Axion Dark Matter, Proton Decay and Unification

TL;DR

This paper explores how grand unified theories can predict the QCD axion mass and proton decay rates, linking axion physics with proton decay observables in a minimal SU(5) GUT framework.

Contribution

It demonstrates a precise prediction of the axion mass within a specific GUT model and establishes a correlation with proton decay rates, providing testable experimental predictions.

Findings

Predicted axion mass range: 2-16 neV.

Estimated proton decay lifetime bounds: rom or proton decay channels.

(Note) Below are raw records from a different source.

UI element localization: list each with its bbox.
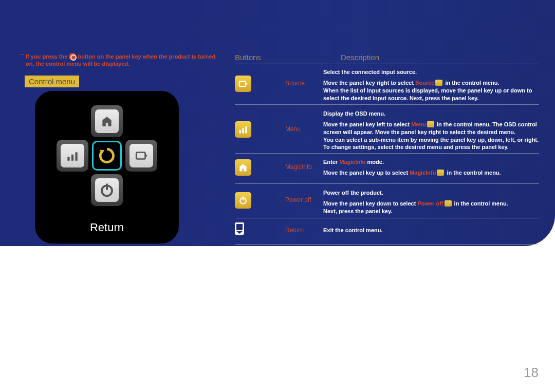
control-menu-heading: Control menu <box>25 76 79 87</box>
svg-rect-12 <box>236 224 243 230</box>
col-header-buttons: Buttons <box>235 53 261 62</box>
svg-rect-0 <box>67 157 69 161</box>
panel-key-icon <box>69 53 76 60</box>
divider <box>235 218 539 218</box>
divider <box>235 64 539 64</box>
intro-note: If you press the button on the panel key… <box>26 53 221 68</box>
dpad-right-source[interactable] <box>125 140 157 172</box>
magicinfo-label: MagicInfo <box>285 163 312 171</box>
magicinfo-icon <box>235 159 251 176</box>
svg-rect-5 <box>106 184 108 191</box>
svg-rect-3 <box>136 153 145 159</box>
svg-rect-7 <box>239 130 241 134</box>
svg-rect-2 <box>75 153 77 161</box>
return-icon <box>235 222 244 235</box>
col-header-description: Description <box>341 53 379 62</box>
poweroff-label: Power off <box>285 196 311 203</box>
magicinfo-mini-icon <box>437 170 444 176</box>
dpad-left-menu[interactable] <box>57 140 88 172</box>
divider <box>235 153 539 154</box>
svg-rect-8 <box>242 128 244 134</box>
menu-icon <box>235 121 251 138</box>
svg-rect-9 <box>245 126 247 133</box>
page-number: 18 <box>524 365 539 381</box>
source-icon <box>235 76 251 92</box>
divider <box>235 104 539 105</box>
device-selected-label: Return <box>35 221 179 234</box>
source-label: Source <box>285 80 305 87</box>
divider <box>235 183 539 184</box>
power-mini-icon <box>445 200 452 207</box>
return-label: Return <box>285 227 304 234</box>
svg-rect-11 <box>243 197 244 201</box>
power-icon <box>235 192 251 209</box>
menu-mini-icon <box>427 121 434 127</box>
dpad-up-magicinfo[interactable] <box>91 105 123 137</box>
dpad-center-return[interactable] <box>91 140 123 172</box>
svg-rect-1 <box>71 155 73 161</box>
menu-label: Menu <box>285 125 301 133</box>
source-mini-icon <box>435 80 442 86</box>
control-menu-device: Return <box>35 91 179 244</box>
svg-rect-6 <box>239 81 246 86</box>
divider <box>235 244 539 245</box>
dpad-down-power[interactable] <box>91 174 123 206</box>
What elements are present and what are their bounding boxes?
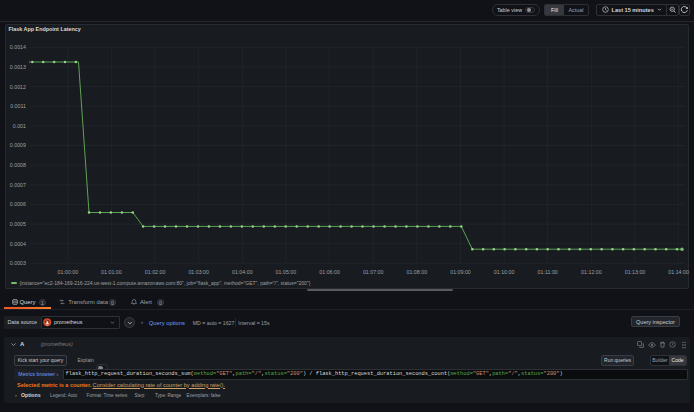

The model is fully testable by upcoming axion and proton decay experiments.

Abstract

We discuss the possibility to predict the QCD axion mass in the context of grand unified theories. We investigate the implementation of the DFSZ mechanism in the context of renormalizable SU(5) theories. In the simplest theory, the axion mass can be predicted with good precision in the range $m_a = (2-16)$ neV, and there is a strong correlation between the predictions for the axion mass and proton decay rates. In this context, we predict an upper bound for the proton decay channels with antineutrinos, $\tau(p\to K^+ \bar{\nu}) \lesssim 4 \times 10^{37} \text{ yr}$ and $\tau(p \to \pi^+ \bar{\nu}) \lesssim 2 \times 10^{36}\text{ yr}$. This theory can be considered as the minimal realistic grand unified theory with the DFSZ mechanism and it can be fully tested by proton decay and axion experiments.